Он дико взглянул на меня.
– Когда? При Гитлере мне было всего восемь лет.
– Но у тебя звание гауптштурмфюрера, – продолжала я тупо, не понимая, что говорю.
Но он ответил совсем уже неожиданно:
– Оно мне пригодится, Этточка. А ты не находишь, что этот охранник у дверей странно похож на одного из «парнишек» Спинелли?
«Парнишка» с автоматом у входа поднял по-гитлеровски руку, но вместо положенного «хайль» произнёс, глотая гласные:
– Хозн двно ждёт пркзал прводить.
– Давно ждёт? – переспросил Берни. – Тем лучше. А провожать не надо. Стой где положено. Обойдёмся без ликторов.
Он пошёл вперёд так быстро, что я еле успела догнать его у дверей кабинета.
– Ведь это моя галлюцинация, Берни, – остановила я его. – Моя, – подчеркнула я твёрдо. – Почему же ты действуешь независимо?
– Потому что не ты запрограммировала свою галлюцинацию, – отрезал Берни, совсем чужой, не ласковый и внимательный Берни, каким я знала его накануне.
Он толкнул белую дверь кабинета и вошёл. Я не увидела ни секретарей, ни сторожевых собак, ни охранников, только где-то (будто в тумане) в стороне – жирное человеческое лицо, лоснящееся и прыщавое, с чёрной чёлкой на лбу и глазами-маслинами над кривым носом. Лицо скривилось и хихикнуло.
– Кто это? – пролепетала я.
– Джакомо Спинелли, – равнодушно ответил Берни и махнул рукой.
Лицо исчезло, и туман исчез, обнажив огромный письменный стол, за которым сидел в своём обычном костюме и в больших дымчатых очках… Стон.
– Шарфюрер Фин нервничает, – сказал он.
Я не столько нервничала, сколько находилась в состоянии «грогги», как сорвавшаяся со снаряда гимнастка, которая уже не знает, что чувствует.
– Где камешки, Берни? – строго спросил Стон.

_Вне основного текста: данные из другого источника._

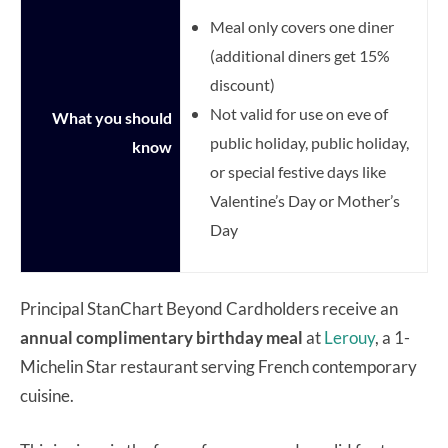
Meal only covers one diner
(a
dditional diners get 15%
discount)
Not valid for use on eve of
What you should
public holiday, public holiday,
know
or special festive days like
Valentine’s Day or Mother’s
Day
Principal StanChart Beyond Cardholders receive an
annual complimentary birthday meal
at
Lerouy
, a 1-
Michelin Star restaurant serving French contemporary
cuisine.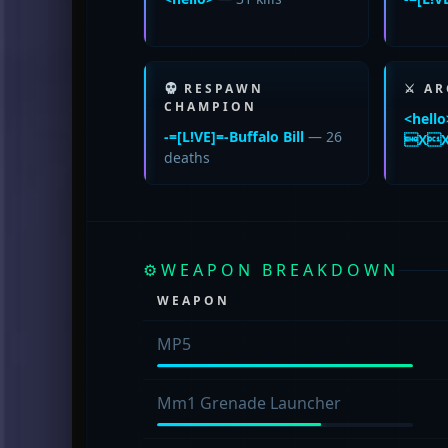
RESPAWN
⚔ AR
CHAMPION
<hello
-=[L!VE]=-Buffalo Bill
— 26
XX
deaths
⚙
WEAPON BREAKDOWN
WEAPON
MP5
Mm1 Grenade Launcher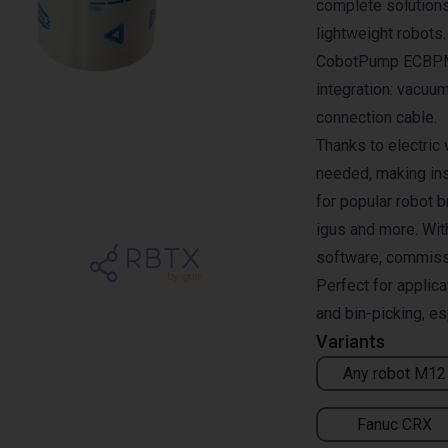
complete solutions
lightweight robots
CobotPump ECBPMi 
integration: vacuum
connection cable.
Thanks to electric
needed, making ins
for popular robot 
igus and more. Wit
software, commissio
Perfect for applic
and bin-picking, es
Variants
Any robot M12
Fanuc CRX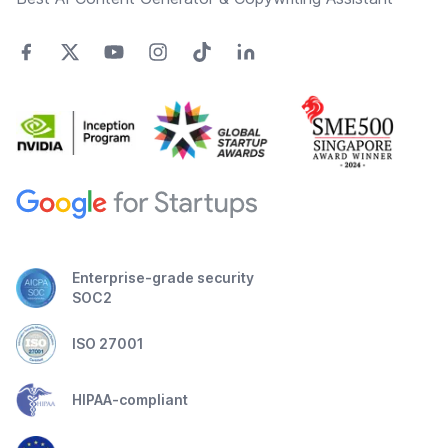
Enterprise-grade security
SOC2
ISO 27001
HIPAA-compliant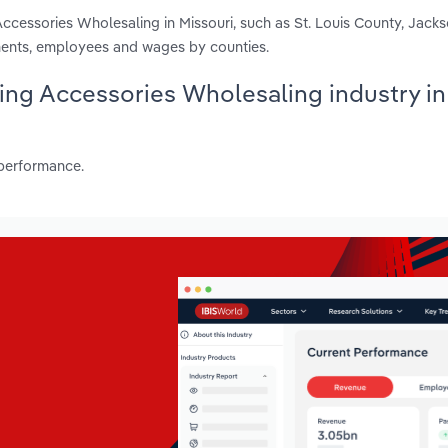
Accessories Wholesaling in Missouri, such as St. Louis County, Jack
shments, employees and wages by counties.
hing Accessories Wholesaling industry in
 performance.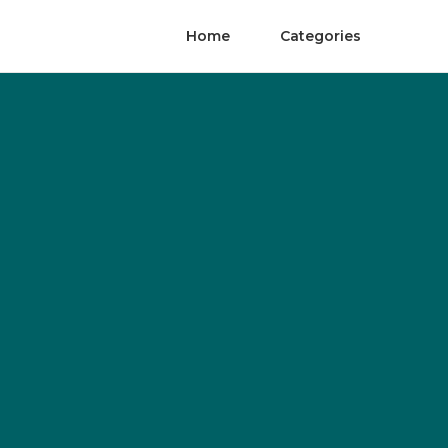
Home
Categories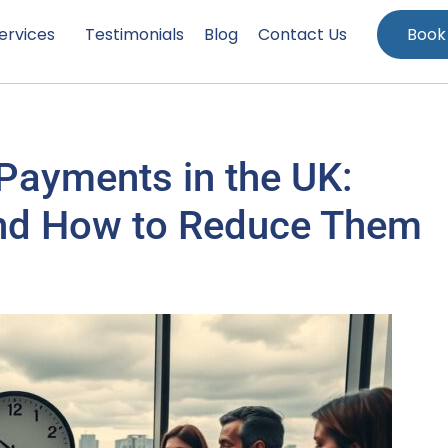
ervices
Testimonials
Blog
Contact Us
Book
 Payments in the UK:
 and How to Reduce Them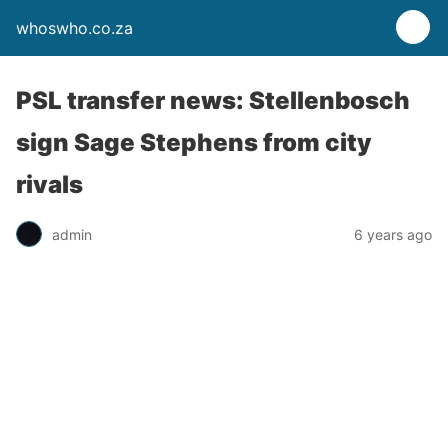
whoswho.co.za
PSL transfer news: Stellenbosch
sign Sage Stephens from city
rivals
admin
6 years ago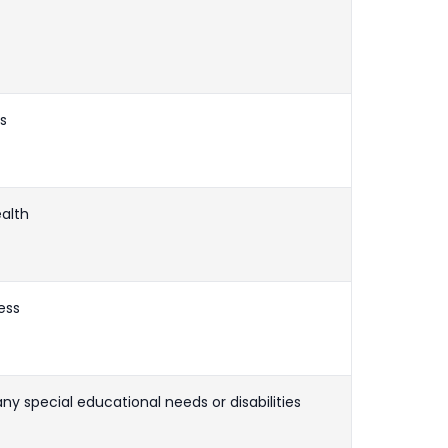
ls
ealth
ess
any special educational needs or disabilities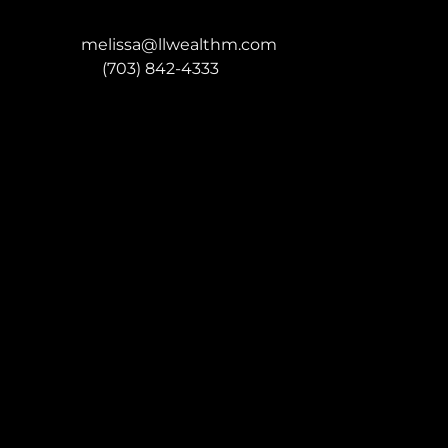
melissa@llwealthm.com
P:
(703) 842-4333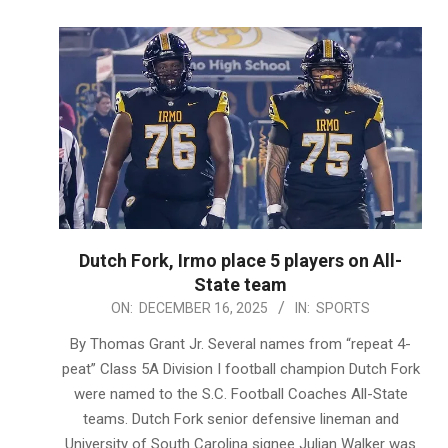
Dutch Fork, Irmo place 5 players on All-
State team
2025-
ON:
DECEMBER 16, 2025
IN:
SPORTS
12-
By Thomas Grant Jr. Several names from “repeat 4-
16
peat” Class 5A Division I football champion Dutch Fork
were named to the S.C. Football Coaches All-State
teams. Dutch Fork senior defensive lineman and
University of South Carolina signee Julian Walker was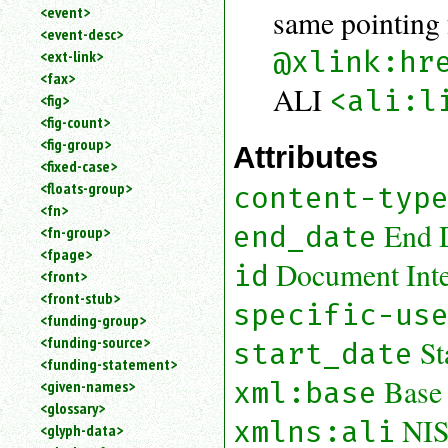
<event>
same pointing 
<event-desc>
@xlink:hr
<ext-link>
<fax>
ALI
<ali:l
<fig>
<fig-count>
<fig-group>
Attributes
<fixed-case>
<floats-group>
content-typ
<fn>
End 
end_date
<fn-group>
<fpage>
Document Inter
id
<front>
<front-stub>
specific-us
<funding-group>
<funding-source>
St
start_date
<funding-statement>
Base
xml:base
<given-names>
<glossary>
NIS
xmlns:ali
<glyph-data>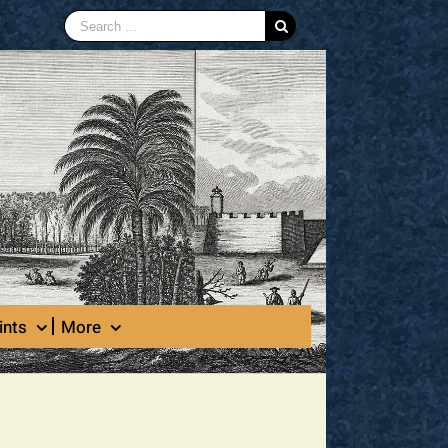
Search
for:
ints
More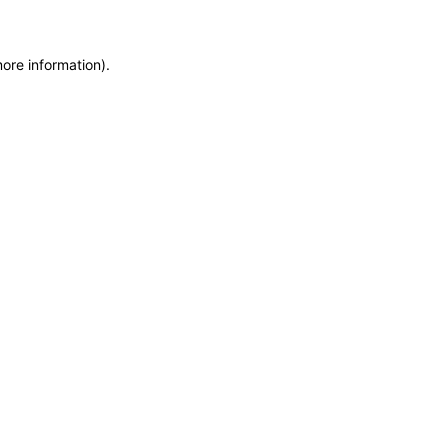
more information)
.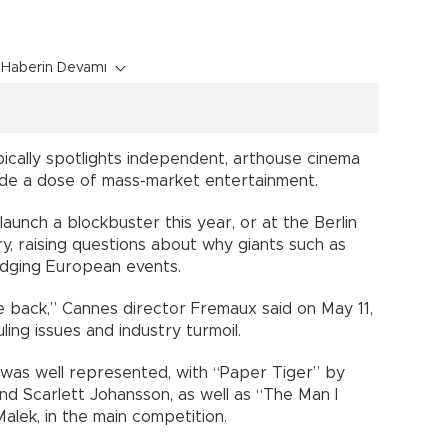
Haberin Devamı
ypically spotlights independent, arthouse cinema
ide a dose of mass-market entertainment.
launch a blockbuster this year, or at the Berlin
ary, raising questions about why giants such as
odging European events.
me back,” Cannes director Fremaux said on May 11,
ling issues and industry turmoil.
was well represented, with “Paper Tiger” by
d Scarlett Johansson, as well as “The Man I
alek, in the main competition.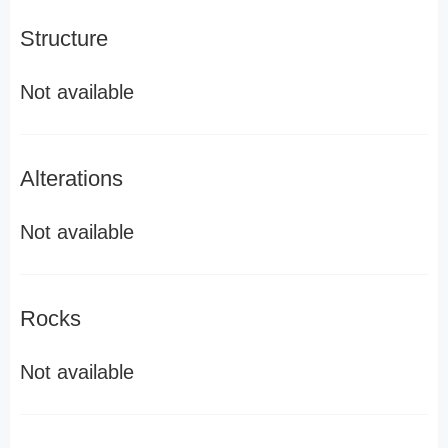
Structure
Not available
Alterations
Not available
Rocks
Not available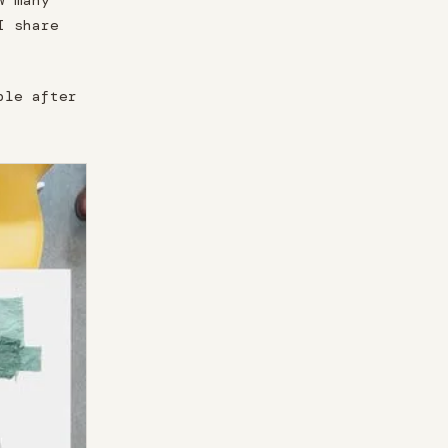
w many
I share
ble after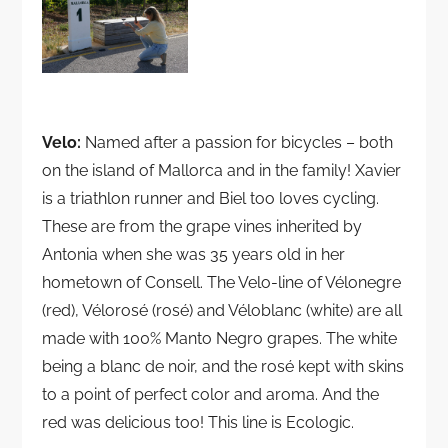
Velo:
Named after a passion for bicycles – both
on the island of Mallorca and in the family! Xavier
is a triathlon runner and Biel too loves cycling.
These are from the grape vines inherited by
Antonia when she was 35 years old in her
hometown of Consell. The Velo-line of Vélonegre
(red), Vélorosé (rosé) and Véloblanc (white) are all
made with 100% Manto Negro grapes. The white
being a blanc de noir, and the rosé kept with skins
to a point of perfect color and aroma. And the
red was delicious too! This line is Ecologic.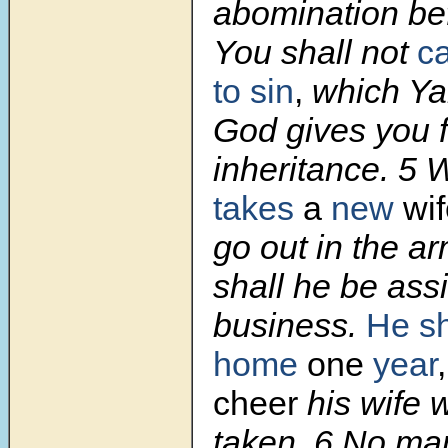
abomination be
You shall not
c
to sin
,
which Ya
God gives you f
inheritance.
5
takes
a
new
wif
go out in the ar
shall he be ass
business.
He sh
home
one
year
cheer
his wife
taken.
6
No man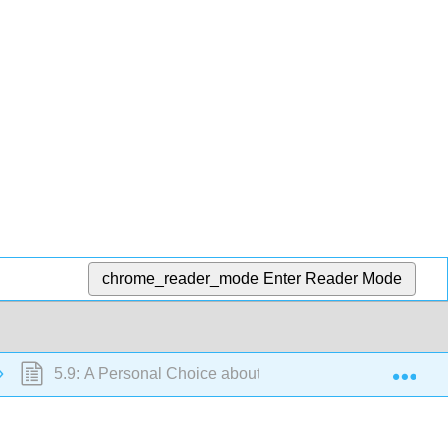
chrome_reader_mode
Enter Reader Mode
Exp
5.9: A Personal Choice about Lipids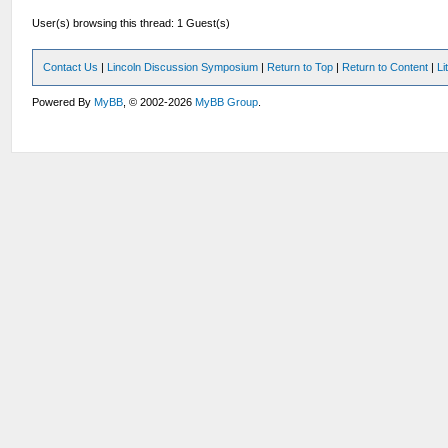
User(s) browsing this thread: 1 Guest(s)
Contact Us
|
Lincoln Discussion Symposium
|
Return to Top
|
Return to Content
|
Li
Powered By
MyBB
, © 2002-2026
MyBB Group
.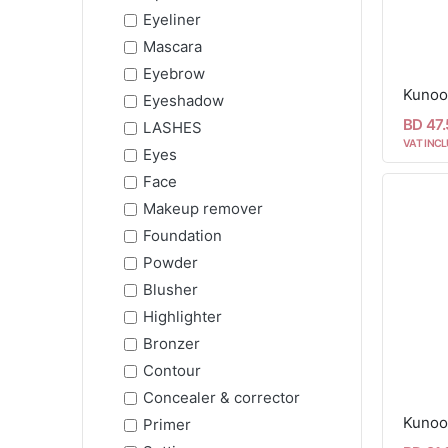
Eyeliner
Mascara
Eyebrow
Kunoo
Eyeshadow
BD 47
LASHES
VAT INCL
Eyes
Face
Makeup remover
Foundation
Powder
Blusher
Highlighter
Bronzer
Contour
Concealer & corrector
Primer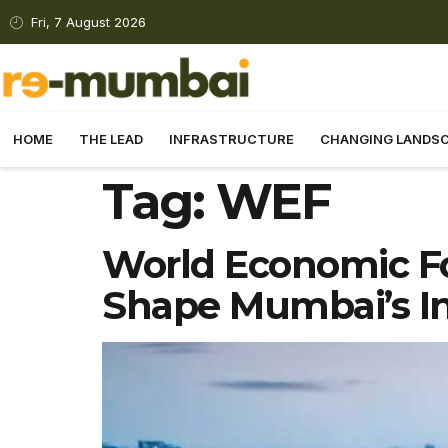
Fri, 7 August 2026
HOME
THE LEAD
INFRASTRUCTURE
CHANGING LANDS
Tag:
WEF
World Economic F
Shape Mumbai’s In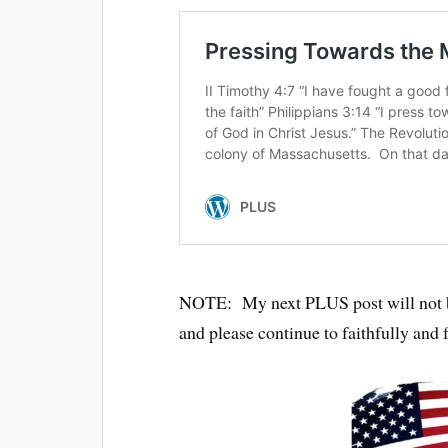
NOTE: My next PLUS post will not b
and please continue to faithfully and 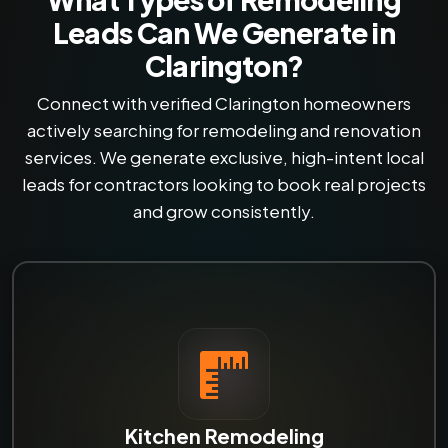
Leads Can We Generate in
Clarington?
Connect with verified Clarington homeowners
actively searching for remodeling and renovation
services. We generate exclusive, high-intent local
leads for contractors looking to book real projects
and grow consistently.
Kitchen Remodeling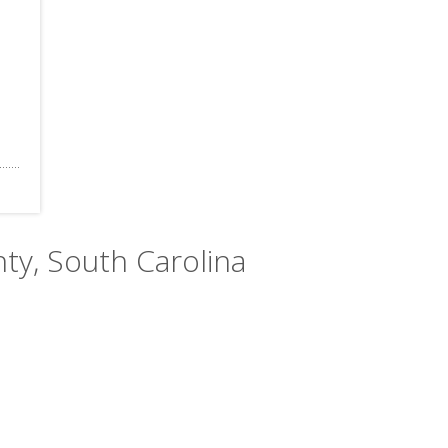
nty, South Carolina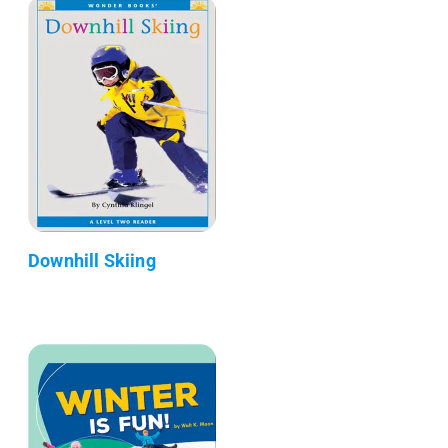
Downhill Skiing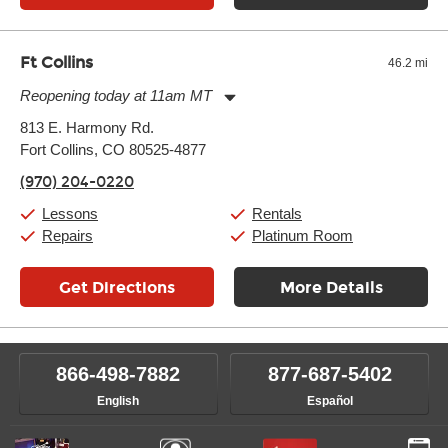
Ft Collins
46.2 mi
Reopening today at 11am MT
Monday:
11:00am
-
9:00pm
813 E. Harmony Rd.
Tuesday:
11:00am
-
9:00pm
Fort Collins, CO 80525-4877
Wednesday:
11:00am
-
9:00pm
Thursday:
11:00am
-
9:00pm
(970) 204-0220
Friday:
11:00am
-
9:00pm
Saturday:
10:00am
-
9:00pm
Lessons
Rentals
Sunday:
11:00am
-
7:00pm
Repairs
Platinum Room
Get Directions
More Details
866-498-7882
877-687-5402
English
Español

Берни вытряхнул из кармана горсть осколков, какие мы видели на бриллиантовой россыпи.
– Все? – спросил Стон.
– Все, – сказал Берни.
– Джакомо! – позвал Стон не вставая.
Джакомо Спинелли в таком же чёрном мундире со свастикой, какой носили и мы, запустил руку в горсть рассыпанных камешков.
– Хороши хрусталики, – восхитился он с дрожью в голосе.
– Выплати ему, как уговорились, пять тысяч, – сказал Стон.
– Никаких денег, – отрезал Берни.
– А что?
– Вернера.
– Какого Вернера?
– У вас в лаборатории при втором бараке находится заключённый Вернер, – твёрдо сказал Янг.
– Предъяви ему Вернера, – согласился Стон.
Джакомо пропал и вновь возник через какую-то долю секунды с исхудалым человеком в полосатой куртке лагерника. Единственное, что делало его человеком, были глаза, смотревшие из-за чудом уцелевших очков.
– Разговаривайте, – разрешил Стон.
– Я пришёл освободить вас, профессор.
Исхудалый человек молча пожал плечами.
– Я не знаю вас и не верю вам, – наконец проговорил он.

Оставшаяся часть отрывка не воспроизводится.